[Stored data entries]
..........
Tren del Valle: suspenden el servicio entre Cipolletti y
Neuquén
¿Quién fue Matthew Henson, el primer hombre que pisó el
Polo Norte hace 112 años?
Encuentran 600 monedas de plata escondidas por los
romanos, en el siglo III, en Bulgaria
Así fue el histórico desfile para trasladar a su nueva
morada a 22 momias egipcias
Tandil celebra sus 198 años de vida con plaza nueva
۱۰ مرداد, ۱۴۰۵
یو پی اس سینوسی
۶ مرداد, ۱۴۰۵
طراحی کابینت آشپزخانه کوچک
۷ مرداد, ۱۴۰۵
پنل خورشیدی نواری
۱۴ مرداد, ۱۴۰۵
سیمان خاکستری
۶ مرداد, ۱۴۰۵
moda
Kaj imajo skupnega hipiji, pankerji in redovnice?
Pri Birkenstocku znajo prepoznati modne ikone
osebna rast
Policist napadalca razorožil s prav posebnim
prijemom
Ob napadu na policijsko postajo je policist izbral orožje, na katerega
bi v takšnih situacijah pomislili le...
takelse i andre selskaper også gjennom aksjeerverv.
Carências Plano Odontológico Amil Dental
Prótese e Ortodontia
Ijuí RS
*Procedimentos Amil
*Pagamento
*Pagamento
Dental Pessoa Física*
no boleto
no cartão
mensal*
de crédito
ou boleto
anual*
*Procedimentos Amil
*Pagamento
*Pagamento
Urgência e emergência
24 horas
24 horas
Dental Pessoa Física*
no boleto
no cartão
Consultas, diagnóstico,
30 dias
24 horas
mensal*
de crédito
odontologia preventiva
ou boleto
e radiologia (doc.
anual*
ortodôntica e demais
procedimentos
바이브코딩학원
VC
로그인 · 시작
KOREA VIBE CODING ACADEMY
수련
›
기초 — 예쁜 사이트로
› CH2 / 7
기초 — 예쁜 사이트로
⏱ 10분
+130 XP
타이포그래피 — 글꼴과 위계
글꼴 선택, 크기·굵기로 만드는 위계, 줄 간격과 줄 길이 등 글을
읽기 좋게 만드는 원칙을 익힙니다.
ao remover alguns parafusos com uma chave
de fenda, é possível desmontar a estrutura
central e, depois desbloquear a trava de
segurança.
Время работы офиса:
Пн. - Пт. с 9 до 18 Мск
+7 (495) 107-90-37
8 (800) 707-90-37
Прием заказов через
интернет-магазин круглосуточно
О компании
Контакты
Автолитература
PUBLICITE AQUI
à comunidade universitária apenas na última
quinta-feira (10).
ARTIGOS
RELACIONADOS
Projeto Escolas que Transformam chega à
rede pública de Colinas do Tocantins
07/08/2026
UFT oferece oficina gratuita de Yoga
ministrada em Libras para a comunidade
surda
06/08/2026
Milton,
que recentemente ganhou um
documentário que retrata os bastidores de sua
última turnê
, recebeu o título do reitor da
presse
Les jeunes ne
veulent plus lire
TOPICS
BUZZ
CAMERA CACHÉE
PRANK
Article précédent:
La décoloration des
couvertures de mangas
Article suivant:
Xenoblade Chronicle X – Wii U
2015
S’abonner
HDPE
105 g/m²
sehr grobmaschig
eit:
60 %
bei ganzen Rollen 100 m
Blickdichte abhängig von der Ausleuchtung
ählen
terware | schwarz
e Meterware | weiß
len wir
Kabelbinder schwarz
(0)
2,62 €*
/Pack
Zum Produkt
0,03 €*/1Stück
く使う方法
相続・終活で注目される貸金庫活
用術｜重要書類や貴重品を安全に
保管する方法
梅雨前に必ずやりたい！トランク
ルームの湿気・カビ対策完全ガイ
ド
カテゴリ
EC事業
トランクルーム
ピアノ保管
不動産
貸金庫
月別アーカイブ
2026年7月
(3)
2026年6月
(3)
..........
• _Task_: Once the line with "Kabelbinder schwarz" is found, transcribe it and each line after it through the final line of the entries, exactly and only.

• _Solution for this problem_:
Kabelbinder schwarz
(0)
2,62 €*
/Pack
Zum Produkt
0,03 €*/1Stück
く使う方法
相続・終活で注目される貸金庫活
用術｜重要書類や貴重品を安全に
保管する方法
梅雨前に必ずやりたい！トランク
ルームの湿気・カビ対策完全ガイ
ド
カテゴリ
EC事業
トランクルーム
ピアノ保管
不動産
貸金庫
月別アーカイブ
2026年7月
(3)
2026年6月
(3)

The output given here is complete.